Stored items:

==========

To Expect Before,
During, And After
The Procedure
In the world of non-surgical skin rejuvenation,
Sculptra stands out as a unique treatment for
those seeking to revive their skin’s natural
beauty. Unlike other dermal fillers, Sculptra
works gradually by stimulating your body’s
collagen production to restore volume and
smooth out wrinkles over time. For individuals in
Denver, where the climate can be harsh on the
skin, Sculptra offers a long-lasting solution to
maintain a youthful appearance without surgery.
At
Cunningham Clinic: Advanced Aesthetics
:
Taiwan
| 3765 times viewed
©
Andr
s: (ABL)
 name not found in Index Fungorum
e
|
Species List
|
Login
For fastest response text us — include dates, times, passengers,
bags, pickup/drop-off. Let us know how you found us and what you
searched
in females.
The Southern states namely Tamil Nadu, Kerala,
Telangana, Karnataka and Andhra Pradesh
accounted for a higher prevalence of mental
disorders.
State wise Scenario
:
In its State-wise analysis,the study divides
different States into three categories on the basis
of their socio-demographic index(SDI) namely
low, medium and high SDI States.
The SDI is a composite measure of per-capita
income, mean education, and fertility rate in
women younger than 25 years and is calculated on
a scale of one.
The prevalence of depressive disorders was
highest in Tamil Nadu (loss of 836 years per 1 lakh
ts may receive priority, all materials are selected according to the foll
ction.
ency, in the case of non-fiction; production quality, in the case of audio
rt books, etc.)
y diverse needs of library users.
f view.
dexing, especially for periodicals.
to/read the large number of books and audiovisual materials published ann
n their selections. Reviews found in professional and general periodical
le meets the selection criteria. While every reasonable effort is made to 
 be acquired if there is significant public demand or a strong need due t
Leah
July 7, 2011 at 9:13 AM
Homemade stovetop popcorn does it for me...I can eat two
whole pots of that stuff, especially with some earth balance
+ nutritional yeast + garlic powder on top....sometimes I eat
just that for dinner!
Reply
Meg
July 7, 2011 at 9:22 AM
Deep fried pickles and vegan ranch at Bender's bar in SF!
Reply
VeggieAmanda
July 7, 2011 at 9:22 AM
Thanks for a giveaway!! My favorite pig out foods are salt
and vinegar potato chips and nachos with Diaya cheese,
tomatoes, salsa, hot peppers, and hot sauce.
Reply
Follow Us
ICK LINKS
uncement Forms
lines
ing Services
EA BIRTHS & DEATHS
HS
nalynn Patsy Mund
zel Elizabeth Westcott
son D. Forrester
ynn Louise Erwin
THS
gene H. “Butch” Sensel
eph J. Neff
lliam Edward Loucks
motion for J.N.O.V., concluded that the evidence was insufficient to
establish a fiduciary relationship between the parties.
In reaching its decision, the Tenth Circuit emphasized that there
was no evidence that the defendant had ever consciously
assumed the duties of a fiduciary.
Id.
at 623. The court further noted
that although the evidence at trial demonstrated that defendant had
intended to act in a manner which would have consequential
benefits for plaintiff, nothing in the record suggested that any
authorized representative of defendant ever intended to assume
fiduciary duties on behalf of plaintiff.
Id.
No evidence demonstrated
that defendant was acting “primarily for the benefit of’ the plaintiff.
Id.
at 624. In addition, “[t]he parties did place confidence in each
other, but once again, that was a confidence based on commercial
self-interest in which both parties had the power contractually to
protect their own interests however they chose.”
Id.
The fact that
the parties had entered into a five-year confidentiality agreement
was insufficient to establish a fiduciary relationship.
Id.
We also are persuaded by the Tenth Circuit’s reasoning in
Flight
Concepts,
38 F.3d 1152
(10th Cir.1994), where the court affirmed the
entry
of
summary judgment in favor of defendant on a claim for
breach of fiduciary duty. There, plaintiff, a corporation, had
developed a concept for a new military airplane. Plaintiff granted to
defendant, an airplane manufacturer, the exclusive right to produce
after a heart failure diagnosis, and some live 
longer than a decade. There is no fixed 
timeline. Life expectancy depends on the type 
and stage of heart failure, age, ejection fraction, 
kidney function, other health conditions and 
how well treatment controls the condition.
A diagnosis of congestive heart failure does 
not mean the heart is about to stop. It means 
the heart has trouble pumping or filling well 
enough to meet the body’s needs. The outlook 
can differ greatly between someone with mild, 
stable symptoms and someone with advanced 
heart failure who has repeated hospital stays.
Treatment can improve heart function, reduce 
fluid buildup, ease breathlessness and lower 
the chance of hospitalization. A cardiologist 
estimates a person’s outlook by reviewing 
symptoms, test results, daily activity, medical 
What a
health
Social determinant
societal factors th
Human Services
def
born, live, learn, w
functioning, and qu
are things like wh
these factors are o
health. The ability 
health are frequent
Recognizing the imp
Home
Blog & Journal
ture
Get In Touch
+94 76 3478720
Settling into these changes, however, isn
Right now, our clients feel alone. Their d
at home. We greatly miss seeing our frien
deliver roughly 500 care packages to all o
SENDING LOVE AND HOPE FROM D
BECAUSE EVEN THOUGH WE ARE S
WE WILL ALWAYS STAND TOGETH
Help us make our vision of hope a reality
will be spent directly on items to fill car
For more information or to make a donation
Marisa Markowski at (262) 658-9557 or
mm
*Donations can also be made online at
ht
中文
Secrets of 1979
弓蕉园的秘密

==========

Work required =>
Copy all lines above containing the string "Sculptra".

Written response =>
Sculptra stands out as a unique treatment for
beauty. Unlike other dermal fillers, Sculptra
skin, Sculptra offers a long-lasting solution to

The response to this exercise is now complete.